Portage County commissioners are trying to tie up available office space until they complete a study of future space needs for government offices. They passed two resolutions Thursday authorizing them to negotiate terms and then, if appropriate, sign purchase options on fourth floor space in three buildings and a parking lot near the county courthouse.
The county is looking at office space in Riddle Blocks No. 1 and 8 and a whole office building at 241 S. Chestnut St. that formerly housed the Social Security Administration office. A nearby parking lot on Spruce Street is also being considered, commissioners said.
Riddle Block No. 1, on the southeast corner of Main and Chestnut streets, was renovated after a near-disastrous fire in December 1992 destroyed its upper stories.
Commission President Chuck Keiper said commissioners are about to seek proposals to do a space utilization study to help predict county government's space needs over the next 10 to 15 years. That study could take up to six months to complete, Keiper said.
"At that point the board will make decisions on whether we build or buy," Keiper said.
The problem facing commissioners is that several of the major properties with vacant space near the courthouse came up for sale or lease before the space study was started.
"We're a long way from deciding what we want to do," Keiper said, so commissioners decided to tie up the properties until the space study is done.
"We don't know that we're going to buy anything. Nor do we know we're not going to buy anything," Keiper said.
In the past year, however, the commissioners have purchased or acquired three pieces of property near the administration building, and considered a fourth.
Last December commissioners paid $61,500 for a house on Meridian Street from Dominic Corsino. The house is surrounded on three sides by county parking lots.
In June, the board acquired a home at 432 S. Chestnut St. for $1 and other consideration from the Community and Economic Development Corporation. Plans announced at the time call for the historic home, which is located just north of the county administration building, to be renovated and leased out as office space for the Portage Area Development Corporation.
In July, the commissioners paid $67,000 for a residence at 226 Harris Ave., which also adjoins the administration building parking lot.
The purchase leaves one parcel in private homes on the south end of the county block with the county administration building. Commissioners had considered buying that home, on the corner of Harris and Meridian, for a reported $100,000. They wanted to renovate the house for office space and talked with the Portage County Regional Planning Commission about moving there. But commissioners dropped those plans when county building officials said the home could not economically be brought up to commercial codes.

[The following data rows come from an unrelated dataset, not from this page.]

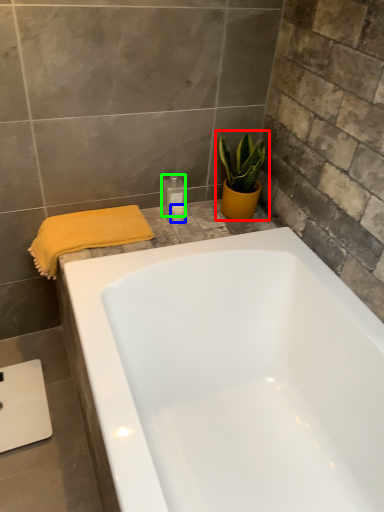 Question: Based on their relative distances, which object is farther from houseplant (highlighted by a red box)? Choose from toiletry (highlighted by a blue box) and toiletry (highlighted by a green box).

Choices:
 (A) toiletry
 (B) toiletry

Answer: (A) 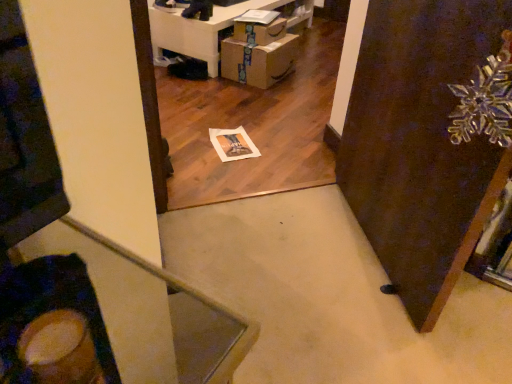 Question: Based on their positions, is cardboard boxes at lower center located to the left or right of brown cardboard drawer at center?

Choices:
 (A) right
 (B) left

Answer: (B)

Question: Considering their positions, is cardboard boxes at lower center located in front of or behind brown cardboard drawer at center?

Choices:
 (A) front
 (B) behind

Answer: (B)

Question: Estimate the real-world distances between objects in this image. Which object is closer to the metallic gold swivel chair at lower left?

Choices:
 (A) cardboard box at center
 (B) brown cardboard drawer at center
 (C) transparent glass snowflake at upper right
 (D) cardboard boxes at lower center

Answer: (C)

Question: Estimate the real-world distances between objects in this image. Which object is farther from the brown cardboard drawer at center?

Choices:
 (A) metallic gold swivel chair at lower left
 (B) transparent glass snowflake at upper right
 (C) cardboard boxes at lower center
 (D) cardboard box at center

Answer: (A) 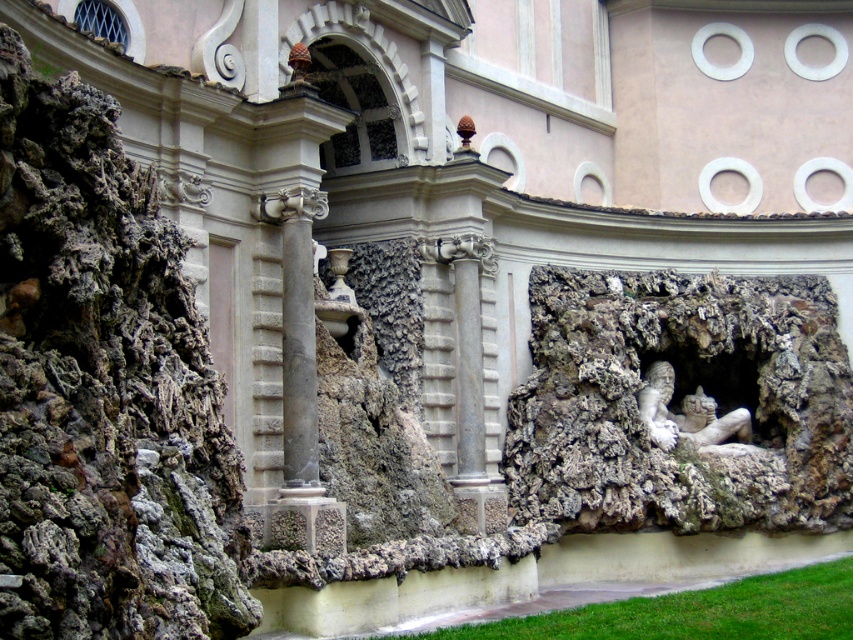 You are standing in front of the building and notice two points marked on its facade. The first point is at coordinates point (540, 310) and the second is at point (720, 429). Which of these points is closer to your current position?

Point (540, 310) is in front of point (720, 429), so it is closer to your current position.

You are standing in front of the building and want to locate the rough stone carving at center. According to the coordinates provided, where should you look relative to the building?

The rough stone carving at center is located at coordinates point (680, 403), which means it is positioned approximately 63.1 percent from the left edge and 79.8 percent from the bottom edge of the building structure. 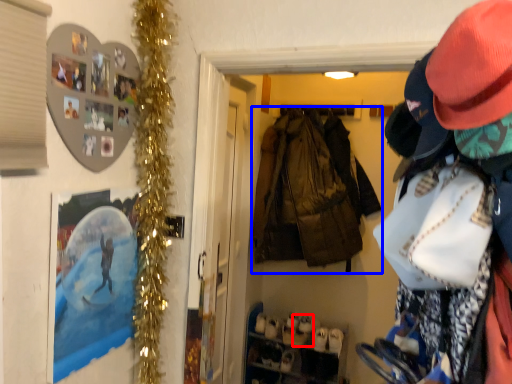 Question: Which object is further to the camera taking this photo, shoe (highlighted by a red box) or jacket (highlighted by a blue box)?

Choices:
 (A) shoe
 (B) jacket

Answer: (A) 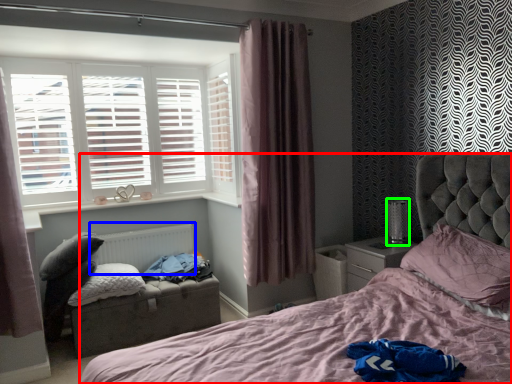 Question: Based on their relative distances, which object is nearer to bed (highlighted by a red box)? Choose from radiator (highlighted by a blue box) and table lamp (highlighted by a green box).

Choices:
 (A) radiator
 (B) table lamp

Answer: (B) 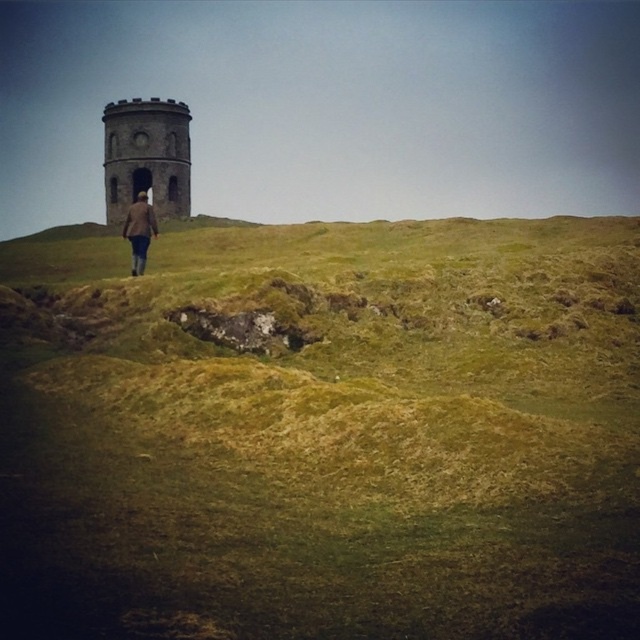 You are standing at the base of the green grassy hillside at center. If you walk straight ahead, will you reach the cylindrical stone tower in the background?

The green grassy hillside at center is located at point (323, 433), which suggests it is positioned towards the center of the image. Since the tower is in the background and the person is walking towards it, walking straight ahead from the hillside would lead towards the tower. Therefore, yes, you would reach the cylindrical stone tower in the background.

You are standing at the base of the green grassy hillside at center and want to reach the brown woolen coat at center. Which direction should you walk to get closer to the coat?

The green grassy hillside at center is positioned under the brown woolen coat at center, so you should walk upwards to reach the coat.

You are standing at the base of the green grassy hillside at center and want to walk to the brown woolen coat at center. Which direction should you head?

The green grassy hillside at center is to the right of the brown woolen coat at center, so you should head to the left to reach it. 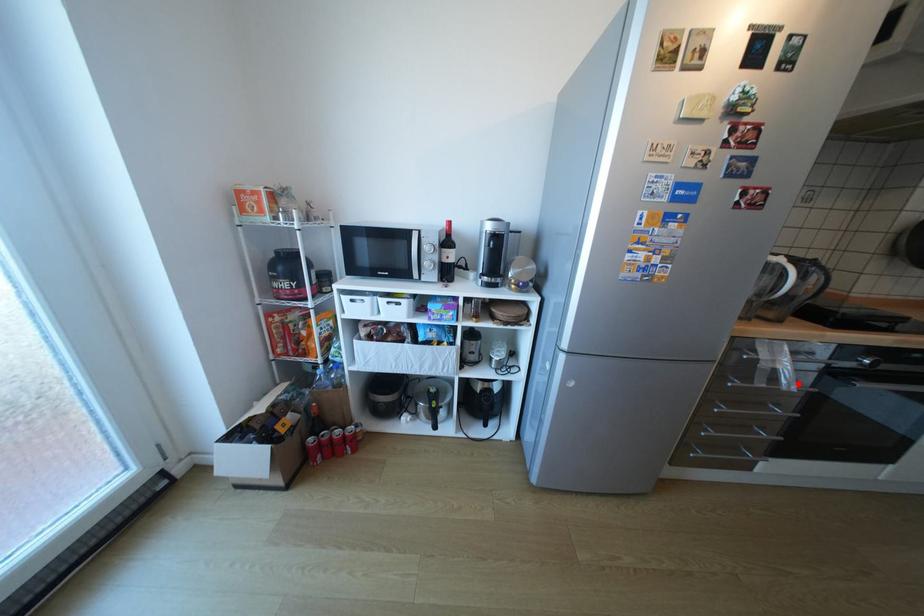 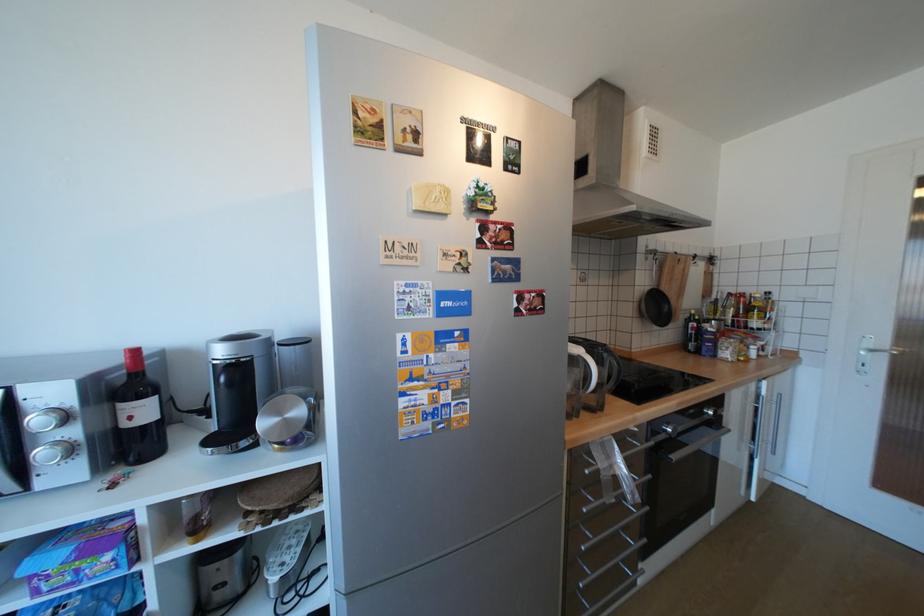 Question: I am providing you with two images of the same scene from different viewpoints. In image1, a red point is highlighted. Considering the same 3D point in image2, which of the following is correct?

Choices:
 (A) It is closer
 (B) It is farther

Answer: (B) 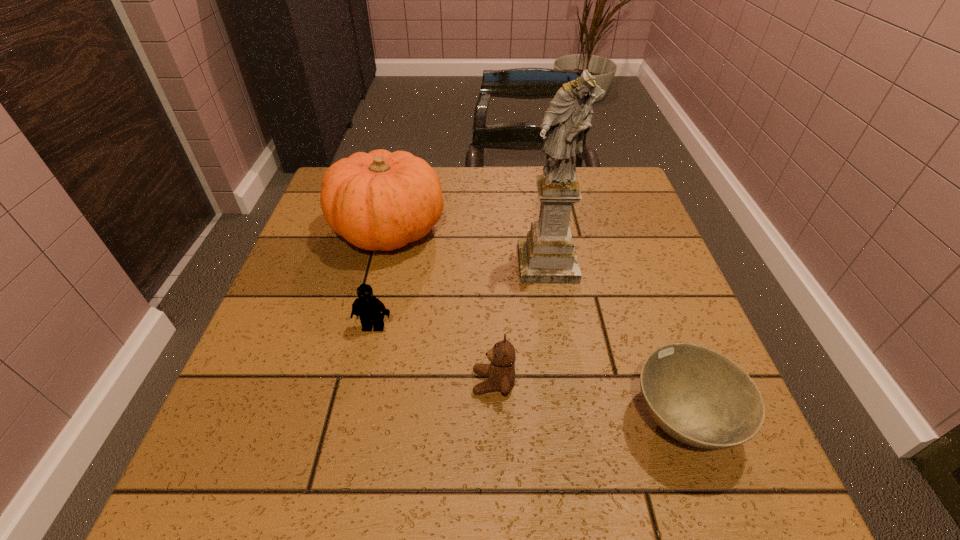 At what (x,y) coordinates should I click in order to perform the action: click on vacant space that satisfies the following two spatial constraints: 1. at the face of the teddy bear; 2. on the left side of the bowl. Please return your answer as a coordinate pair (x, y). The width and height of the screenshot is (960, 540). Looking at the image, I should click on (494, 421).

The height and width of the screenshot is (540, 960). In order to click on vacant space that satisfies the following two spatial constraints: 1. on the front side of the fourth shortest object; 2. on the right side of the shortest object in this screenshot , I will do `click(342, 421)`.

Identify the location of vacant space that satisfies the following two spatial constraints: 1. on the front-facing side of the fourth object from left to right; 2. at the face of the third object from left to right. This screenshot has width=960, height=540. (566, 382). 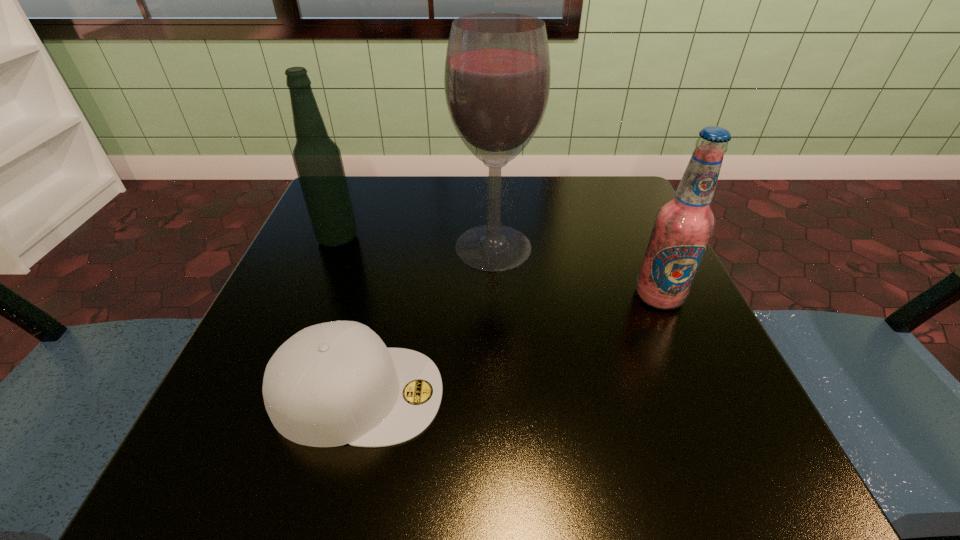 Find the location of a particular element. The width and height of the screenshot is (960, 540). the tallest alcohol is located at coordinates (497, 74).

This screenshot has width=960, height=540. Find the location of `the tallest object`. the tallest object is located at coordinates (497, 74).

The image size is (960, 540). Find the location of `the leftmost alcohol`. the leftmost alcohol is located at coordinates (317, 159).

In order to click on the rightmost object in this screenshot , I will do `click(683, 226)`.

Locate an element on the screen. This screenshot has height=540, width=960. the nearest alcohol is located at coordinates (683, 226).

Where is `the nearest object`? The height and width of the screenshot is (540, 960). the nearest object is located at coordinates (335, 383).

Identify the location of cap. The height and width of the screenshot is (540, 960). (335, 383).

The image size is (960, 540). I want to click on vacant space located 0.280m on the left of the tallest object, so click(x=312, y=247).

Identify the location of vacant region located on the right of the leftmost alcohol. (393, 239).

Where is `vacant space located 0.060m on the front of the rightmost alcohol`? The image size is (960, 540). vacant space located 0.060m on the front of the rightmost alcohol is located at coordinates (679, 341). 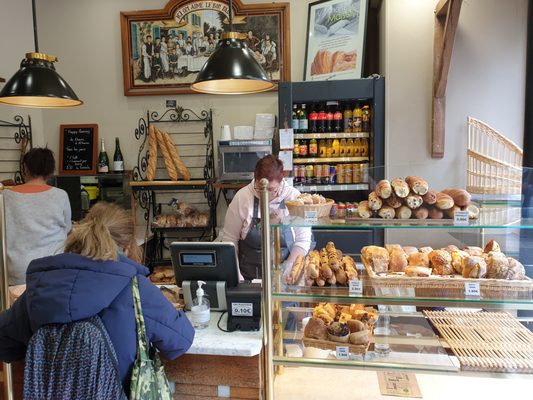 Where is `beverage refrigerator`? The image size is (533, 400). beverage refrigerator is located at coordinates (337, 148). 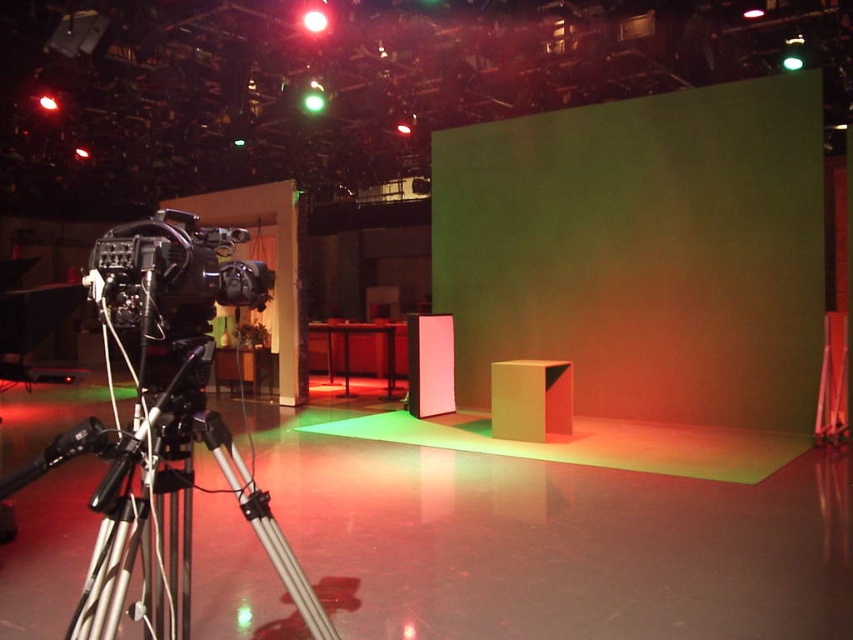 Question: Is green matte projection screen at center bigger than silver metallic tripod at left?

Choices:
 (A) yes
 (B) no

Answer: (A)

Question: Which object appears closest to the camera in this image?

Choices:
 (A) silver metallic tripod at left
 (B) black matte camera at left
 (C) green matte projection screen at center

Answer: (A)

Question: Is green matte projection screen at center thinner than silver metallic tripod at left?

Choices:
 (A) no
 (B) yes

Answer: (A)

Question: Considering the relative positions of silver metallic tripod at left and black matte camera at left in the image provided, where is silver metallic tripod at left located with respect to black matte camera at left?

Choices:
 (A) right
 (B) left

Answer: (B)

Question: Which of the following is the farthest from the observer?

Choices:
 (A) green matte projection screen at center
 (B) silver metallic tripod at left
 (C) black matte camera at left

Answer: (A)

Question: Which point is farther from the camera taking this photo?

Choices:
 (A) (120, 605)
 (B) (131, 285)

Answer: (B) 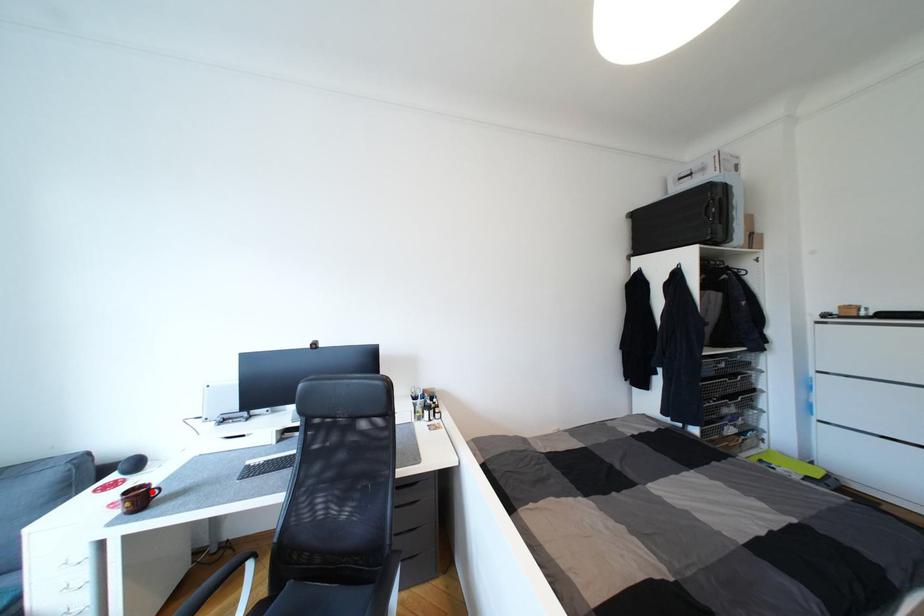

The second phase of courthouse renovations is also causing commissioners to look for more office space. Some courts, judges and other offices will have to be shifted out of the courthouse to allow renovation to go on. And commissioners would like to keep them in close proximity to the courthouse. However, some courthouse staff could be housed at the Portage County Justice Center, where a courtroom is now being used by the sheriff's staff as office space.